Sunday 10 February 2013

Choppin' & Changin'

This is about my latest attempt at a long-running project to produce some decent 1812-vintage British dragoons for my Peninsular War armies. I have a couple of units in the post-1812 uniform, with the French-style Doric helmet, (one of S-range Minifigs and one of PMD) but they are not really correct for the Peninsula. Well, that's not quite true, but they require more justification than I would wish, and I would really like some chaps in big boots and bicornes and laced jackets.

Like this

I managed to get some Hinton Hunt figures, but after a lot of glaring and head-scratching I decided they were really a bit small to make convincing heavy cavalry in the context of my armies. Next good idea was to obtain some Minifigs BNC9s - the S-Range heavy dragoon with bicorne. Very good - all you would think I would need then would be a source of BNC19s and BNC29s, the corresponding trumpeter and officer, and everything would be fine.

Alas, no. After an appropriate amount of swotting up in Carl Franklin and C C P Lawson and elsewhere, I realise there is a problem. The S-Range figure has a long-tailed coat, not to mention a pigtail. According to my books, the long-tailed coat for dragoons and dragoon guards was discontinued in 1796, and these units wore a short-tailed jacket with lace bars and with turnbacks in the regimental facing colour, along with the bicorne. The S-Range figure would be fine for the Life Guards or the Blues in 1812, but not for dragoons or dragoon guards. Bother.

I have a couple of units of 1812 KGL heavy dragoons by Falcata, and these are correct apart from the fact that they have the distinctive KGL bicorne, worn fore-&-aft with brass chinscales, which does not seem to have been worn by any other British units. I have a fair number of spare Falcata men left over, so my latest idea is to behead some of the KGL boys and give them Minifigs heads, and that has become this week's reason for getting my fingers covered in cuts and superglue.


Thus far I've done a trooper and a trumpeter - I have a few ideas for an officer, including using a KGL one unaltered, or a KGL one fitted with a new head, wearing a stovepipe shako with the peak filed flat, in imitation of the watering cap used at this time - I have a couple of potential donors of such a head among my box of broken NapoleoN figures (and the very frail muskets on the NapoleoN Peninsular Brits ensured that I have quite a few broken spares).

I'll put a smidgin of Milliput around the joins, to avoid the wasp-like neck which grafts usually give me, and it should be OK. This is probably the best conversion prototype for dragoons of this period I've produced to date.
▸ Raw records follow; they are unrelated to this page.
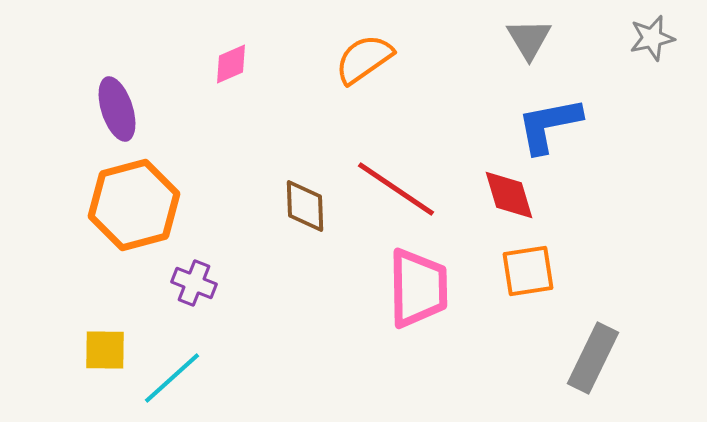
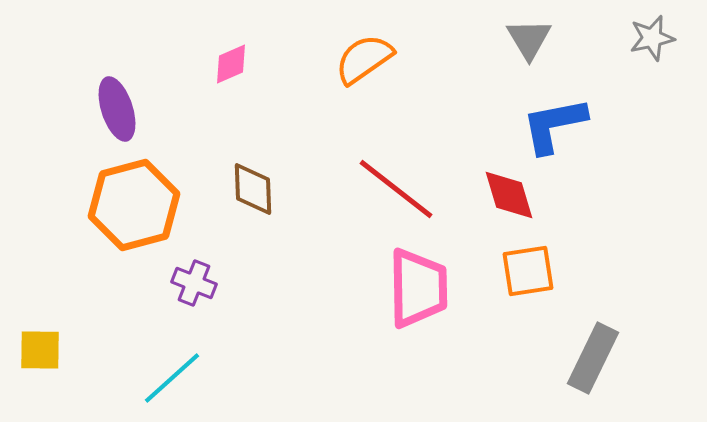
blue L-shape: moved 5 px right
red line: rotated 4 degrees clockwise
brown diamond: moved 52 px left, 17 px up
yellow square: moved 65 px left
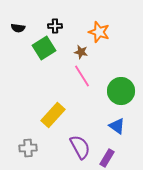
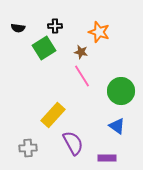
purple semicircle: moved 7 px left, 4 px up
purple rectangle: rotated 60 degrees clockwise
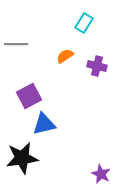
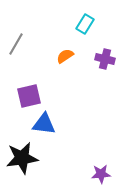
cyan rectangle: moved 1 px right, 1 px down
gray line: rotated 60 degrees counterclockwise
purple cross: moved 8 px right, 7 px up
purple square: rotated 15 degrees clockwise
blue triangle: rotated 20 degrees clockwise
purple star: rotated 30 degrees counterclockwise
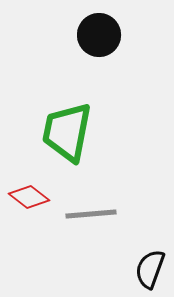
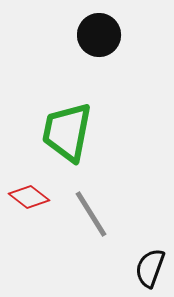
gray line: rotated 63 degrees clockwise
black semicircle: moved 1 px up
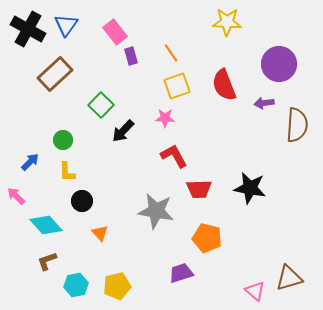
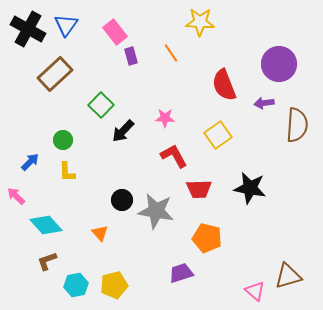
yellow star: moved 27 px left
yellow square: moved 41 px right, 49 px down; rotated 16 degrees counterclockwise
black circle: moved 40 px right, 1 px up
brown triangle: moved 1 px left, 2 px up
yellow pentagon: moved 3 px left, 1 px up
No - you're not getting to see the earlier ones. There is an excellent old Scots word comes to mind - haunless (literally handless) - meaning inept, clumsy, incompetent.


Afterthought:

This sort of thing doesn't help. This plate for British heavy cavalry in the excellent Histofig online resource perpetuates the error - the two figures on the left, with the long-tailed coat, should have white turnbacks, and this long coat was not issued after 1796. There is a missing uniform - from 1796 to 1812 dragoons wore a short jacket (like the illustration at the top of this post) with turnbacks in the regimental facing colour. Figs 1a & 1b here are an incorrect hybrid. How can mere wargamers be expected to get this right when the gospels are wrong?

1 comment:

  1. It's a pet peeve of mine that no one produces Peninsular War British cavalry! Your conversions look like they'll do fine until HaT get their a-into-g and produce their long promised sets.